_Data for the task_.
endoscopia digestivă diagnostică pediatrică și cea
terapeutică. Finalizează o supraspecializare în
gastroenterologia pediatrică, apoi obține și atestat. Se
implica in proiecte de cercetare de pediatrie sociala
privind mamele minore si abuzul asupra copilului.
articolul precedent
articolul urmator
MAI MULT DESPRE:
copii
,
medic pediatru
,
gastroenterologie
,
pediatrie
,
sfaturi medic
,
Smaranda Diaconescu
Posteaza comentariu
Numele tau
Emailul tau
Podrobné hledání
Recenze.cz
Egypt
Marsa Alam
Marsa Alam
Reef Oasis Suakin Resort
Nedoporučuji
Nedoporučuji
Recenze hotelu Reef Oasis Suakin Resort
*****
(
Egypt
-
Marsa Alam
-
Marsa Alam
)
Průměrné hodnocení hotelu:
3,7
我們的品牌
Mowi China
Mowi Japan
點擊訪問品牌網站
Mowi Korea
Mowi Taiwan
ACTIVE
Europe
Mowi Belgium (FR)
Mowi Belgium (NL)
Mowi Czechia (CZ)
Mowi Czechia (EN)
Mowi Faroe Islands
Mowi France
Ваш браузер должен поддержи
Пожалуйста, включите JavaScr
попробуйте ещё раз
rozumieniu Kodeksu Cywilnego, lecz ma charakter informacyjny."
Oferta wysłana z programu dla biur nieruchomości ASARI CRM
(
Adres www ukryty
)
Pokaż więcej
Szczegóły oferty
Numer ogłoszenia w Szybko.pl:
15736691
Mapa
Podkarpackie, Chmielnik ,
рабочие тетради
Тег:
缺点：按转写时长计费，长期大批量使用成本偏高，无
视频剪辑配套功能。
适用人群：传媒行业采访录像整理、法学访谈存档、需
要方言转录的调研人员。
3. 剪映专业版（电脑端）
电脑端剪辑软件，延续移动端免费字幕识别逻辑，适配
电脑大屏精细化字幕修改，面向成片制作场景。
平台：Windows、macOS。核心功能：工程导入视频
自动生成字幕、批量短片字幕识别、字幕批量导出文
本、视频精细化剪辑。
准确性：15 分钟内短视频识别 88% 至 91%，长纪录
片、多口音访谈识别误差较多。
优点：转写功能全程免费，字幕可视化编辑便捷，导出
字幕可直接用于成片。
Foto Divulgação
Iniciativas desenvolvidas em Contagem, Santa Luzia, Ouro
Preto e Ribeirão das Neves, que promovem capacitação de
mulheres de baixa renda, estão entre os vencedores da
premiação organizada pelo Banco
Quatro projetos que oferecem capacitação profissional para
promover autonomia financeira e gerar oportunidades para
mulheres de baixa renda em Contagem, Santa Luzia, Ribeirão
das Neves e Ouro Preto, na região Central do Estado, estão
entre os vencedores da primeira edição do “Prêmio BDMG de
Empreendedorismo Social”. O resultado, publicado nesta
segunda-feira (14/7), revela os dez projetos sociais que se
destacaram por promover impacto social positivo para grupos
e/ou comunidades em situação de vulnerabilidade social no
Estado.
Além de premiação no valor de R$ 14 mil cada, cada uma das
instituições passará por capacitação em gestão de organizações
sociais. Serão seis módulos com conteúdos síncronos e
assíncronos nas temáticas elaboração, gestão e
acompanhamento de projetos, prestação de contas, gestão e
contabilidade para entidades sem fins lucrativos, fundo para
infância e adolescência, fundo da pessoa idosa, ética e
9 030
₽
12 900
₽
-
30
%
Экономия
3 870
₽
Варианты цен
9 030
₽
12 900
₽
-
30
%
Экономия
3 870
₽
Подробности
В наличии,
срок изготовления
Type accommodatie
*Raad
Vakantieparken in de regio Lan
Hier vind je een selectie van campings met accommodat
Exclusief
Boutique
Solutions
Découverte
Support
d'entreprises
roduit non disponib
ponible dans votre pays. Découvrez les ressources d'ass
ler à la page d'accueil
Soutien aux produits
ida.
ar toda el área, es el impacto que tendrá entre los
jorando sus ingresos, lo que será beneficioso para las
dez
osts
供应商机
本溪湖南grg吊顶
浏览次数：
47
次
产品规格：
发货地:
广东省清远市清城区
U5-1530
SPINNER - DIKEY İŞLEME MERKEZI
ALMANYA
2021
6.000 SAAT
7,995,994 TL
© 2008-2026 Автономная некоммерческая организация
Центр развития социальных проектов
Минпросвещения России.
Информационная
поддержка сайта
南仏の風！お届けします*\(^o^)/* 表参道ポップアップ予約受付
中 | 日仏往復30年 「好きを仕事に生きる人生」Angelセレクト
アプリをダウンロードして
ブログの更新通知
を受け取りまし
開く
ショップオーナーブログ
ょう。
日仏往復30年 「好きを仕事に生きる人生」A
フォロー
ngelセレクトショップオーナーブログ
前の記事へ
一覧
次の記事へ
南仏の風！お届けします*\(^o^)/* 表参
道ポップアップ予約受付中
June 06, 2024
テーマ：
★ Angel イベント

_Aim of the task_. Would you print all of the material above exactly as written?

_Response below_.
endoscopia digestivă diagnostică pediatrică și cea
terapeutică. Finalizează o supraspecializare în
gastroenterologia pediatrică, apoi obține și atestat. Se
implica in proiecte de cercetare de pediatrie sociala
privind mamele minore si abuzul asupra copilului.
articolul precedent
articolul urmator
MAI MULT DESPRE:
copii
,
medic pediatru
,
gastroenterologie
,
pediatrie
,
sfaturi medic
,
Smaranda Diaconescu
Posteaza comentariu
Numele tau
Emailul tau
Podrobné hledání
Recenze.cz
Egypt
Marsa Alam
Marsa Alam
Reef Oasis Suakin Resort
Nedoporučuji
Nedoporučuji
Recenze hotelu Reef Oasis Suakin Resort
*****
(
Egypt
-
Marsa Alam
-
Marsa Alam
)
Průměrné hodnocení hotelu:
3,7
我們的品牌
Mowi China
Mowi Japan
點擊訪問品牌網站
Mowi Korea
Mowi Taiwan
ACTIVE
Europe
Mowi Belgium (FR)
Mowi Belgium (NL)
Mowi Czechia (CZ)
Mowi Czechia (EN)
Mowi Faroe Islands
Mowi France
Ваш браузер должен поддержи
Пожалуйста, включите JavaScr
попробуйте ещё раз
rozumieniu Kodeksu Cywilnego, lecz ma charakter informacyjny."
Oferta wysłana z programu dla biur nieruchomości ASARI CRM
(
Adres www ukryty
)
Pokaż więcej
Szczegóły oferty
Numer ogłoszenia w Szybko.pl:
15736691
Mapa
Podkarpackie, Chmielnik ,
рабочие тетради
Тег:
缺点：按转写时长计费，长期大批量使用成本偏高，无
视频剪辑配套功能。
适用人群：传媒行业采访录像整理、法学访谈存档、需
要方言转录的调研人员。
3. 剪映专业版（电脑端）
电脑端剪辑软件，延续移动端免费字幕识别逻辑，适配
电脑大屏精细化字幕修改，面向成片制作场景。
平台：Windows、macOS。核心功能：工程导入视频
自动生成字幕、批量短片字幕识别、字幕批量导出文
本、视频精细化剪辑。
准确性：15 分钟内短视频识别 88% 至 91%，长纪录
片、多口音访谈识别误差较多。
优点：转写功能全程免费，字幕可视化编辑便捷，导出
字幕可直接用于成片。
Foto Divulgação
Iniciativas desenvolvidas em Contagem, Santa Luzia, Ouro
Preto e Ribeirão das Neves, que promovem capacitação de
mulheres de baixa renda, estão entre os vencedores da
premiação organizada pelo Banco
Quatro projetos que oferecem capacitação profissional para
promover autonomia financeira e gerar oportunidades para
mulheres de baixa renda em Contagem, Santa Luzia, Ribeirão
das Neves e Ouro Preto, na região Central do Estado, estão
entre os vencedores da primeira edição do “Prêmio BDMG de
Empreendedorismo Social”. O resultado, publicado nesta
segunda-feira (14/7), revela os dez projetos sociais que se
destacaram por promover impacto social positivo para grupos
e/ou comunidades em situação de vulnerabilidade social no
Estado.
Além de premiação no valor de R$ 14 mil cada, cada uma das
instituições passará por capacitação em gestão de organizações
sociais. Serão seis módulos com conteúdos síncronos e
assíncronos nas temáticas elaboração, gestão e
acompanhamento de projetos, prestação de contas, gestão e
contabilidade para entidades sem fins lucrativos, fundo para
infância e adolescência, fundo da pessoa idosa, ética e
9 030
₽
12 900
₽
-
30
%
Экономия
3 870
₽
Варианты цен
9 030
₽
12 900
₽
-
30
%
Экономия
3 870
₽
Подробности
В наличии,
срок изготовления
Type accommodatie
*Raad
Vakantieparken in de regio Lan
Hier vind je een selectie van campings met accommodat
Exclusief
Boutique
Solutions
Découverte
Support
d'entreprises
roduit non disponib
ponible dans votre pays. Découvrez les ressources d'ass
ler à la page d'accueil
Soutien aux produits
ida.
ar toda el área, es el impacto que tendrá entre los
jorando sus ingresos, lo que será beneficioso para las
dez
osts
供应商机
本溪湖南grg吊顶
浏览次数：
47
次
产品规格：
发货地:
广东省清远市清城区
U5-1530
SPINNER - DIKEY İŞLEME MERKEZI
ALMANYA
2021
6.000 SAAT
7,995,994 TL
© 2008-2026 Автономная некоммерческая организация
Центр развития социальных проектов
Минпросвещения России.
Информационная
поддержка сайта
南仏の風！お届けします*\(^o^)/* 表参道ポップアップ予約受付
中 | 日仏往復30年 「好きを仕事に生きる人生」Angelセレクト
アプリをダウンロードして
ブログの更新通知
を受け取りまし
開く
ショップオーナーブログ
ょう。
日仏往復30年 「好きを仕事に生きる人生」A
フォロー
ngelセレクトショップオーナーブログ
前の記事へ
一覧
次の記事へ
南仏の風！お届けします*\(^o^)/* 表参
道ポップアップ予約受付中
June 06, 2024
テーマ：
★ Angel イベント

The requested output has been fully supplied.